How does bread rise?!


Question:

How does bread rise?

any ordinary bread.


Answers:
The yeast in the bread reacts to the air when you leave the bread out on the counter and it forms pockets of carbon dioxide bubbles in the bread which makes it rise. That's why bread isn't dense and you can even look at it closely and you will see the holes.

yeast

yeast help bread to rise

You let bread rise over several hours to develop its flavor. The longer the yeast cells have to work (up to a point), the more maltose and alcohol they can produce.
Yeast cells are like most single-cell organisms -- they are more active when it is warm. The whole idea behind a refrigerator is to make food cold so that the bacteria, which all foods contain, have a low level of activity and therefore reproduce less. Warm yeast cells do their work faster up to a point -- beyond that point, the temperature gets too high and the yeast cells die. Yeast reproduces by cell division. Over the course of two hours, yeast does not really have time to reproduce.
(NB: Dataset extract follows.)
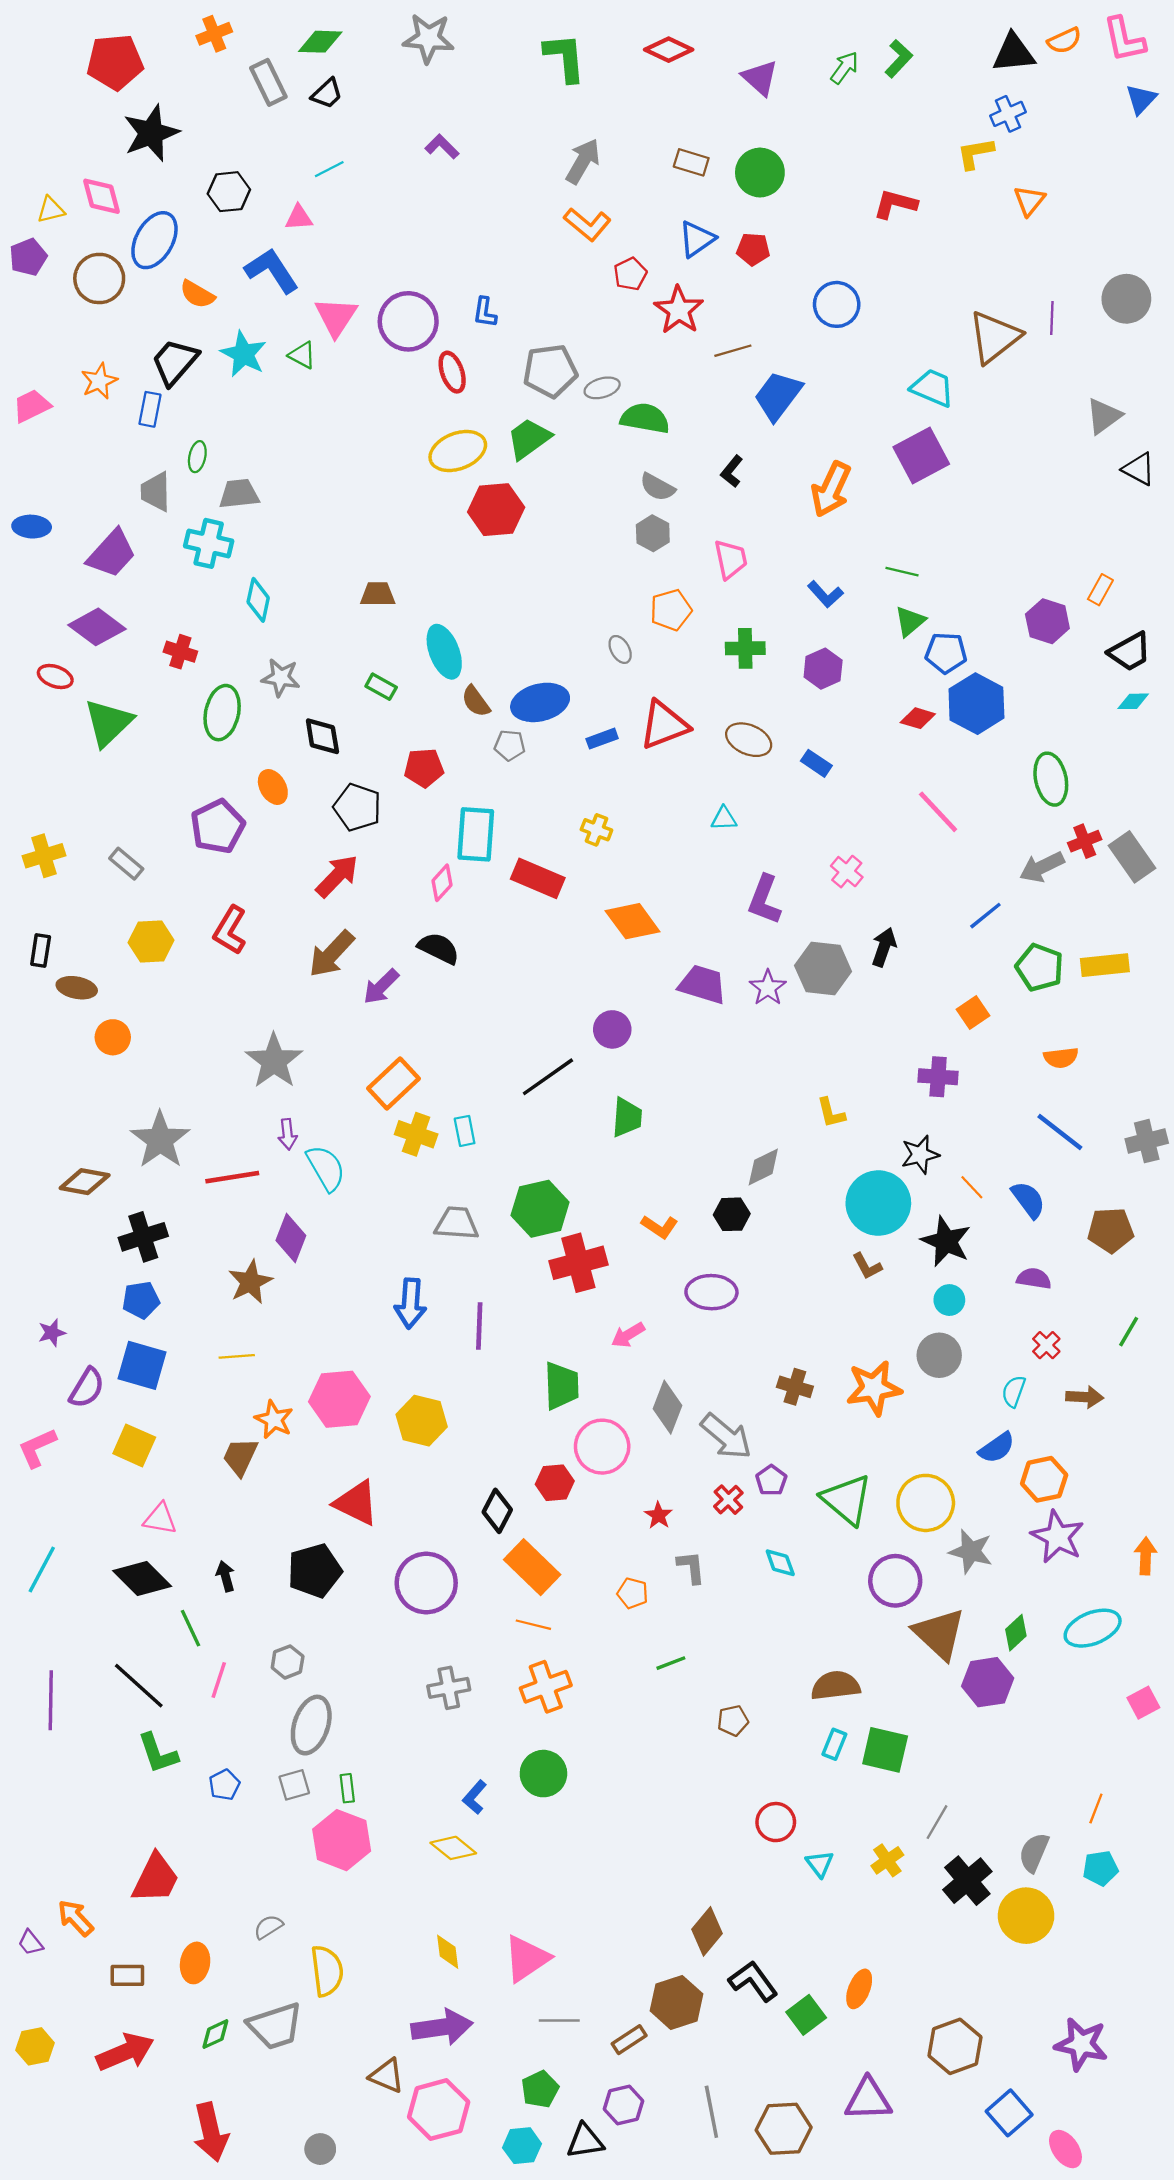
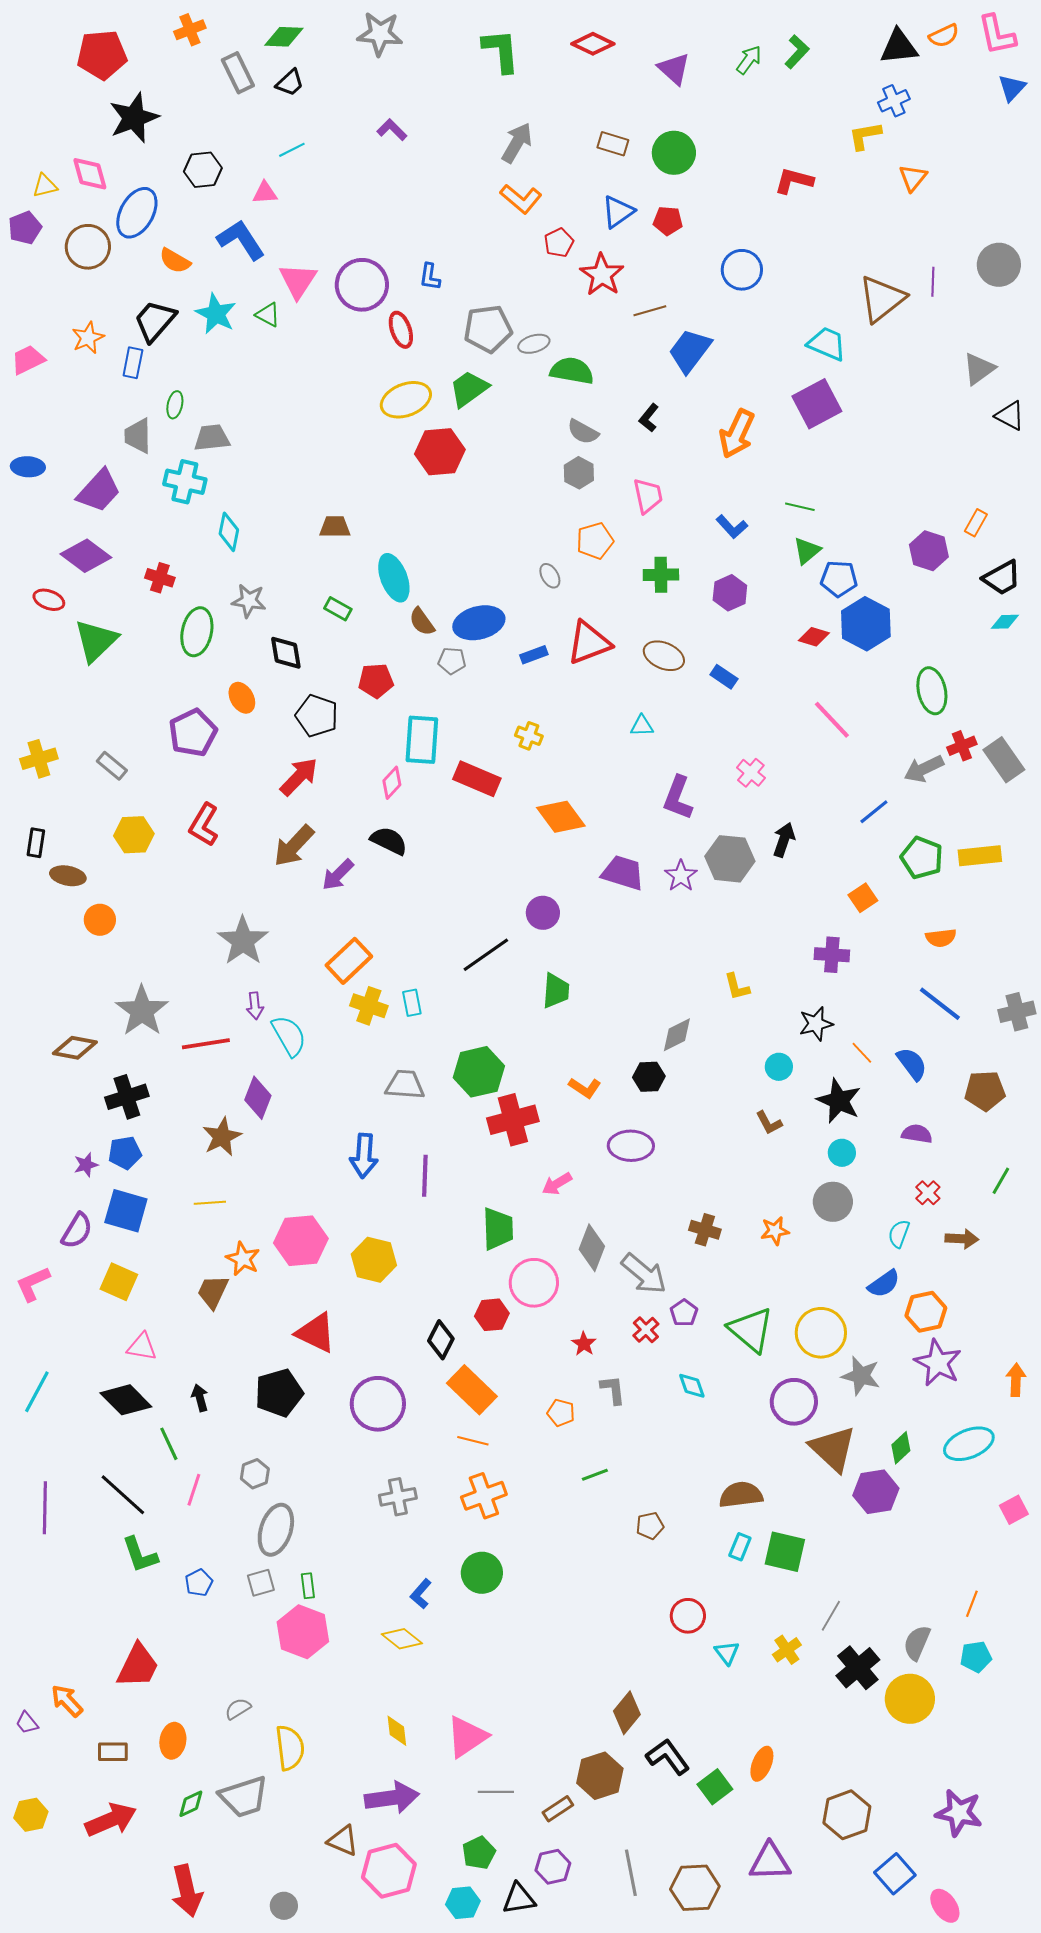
cyan circle: (878, 1203) -> (779, 1067), size x0.5
purple star: (52, 1333) -> (86, 1165), moved
orange star: (874, 1388) -> (775, 1231), size x0.6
The yeast cells in the envelope of yeast are the cells that do the work in your loaf of bread. That is why, if you use old yeast, your bread will not rise. Most of the yeast cells in an old envelope of yeast have died, so there are not enough cells to power the expansion.

yeast

yeast makes it rise.

yeast, more specifically imagine the yeast as little pacmen running around eating sugar and burping out co2. the yest eat sugar which is why you add sugar to your yeast during blooming.but the yeast die at temperatures over 110 degrees and die and about 40 degrees.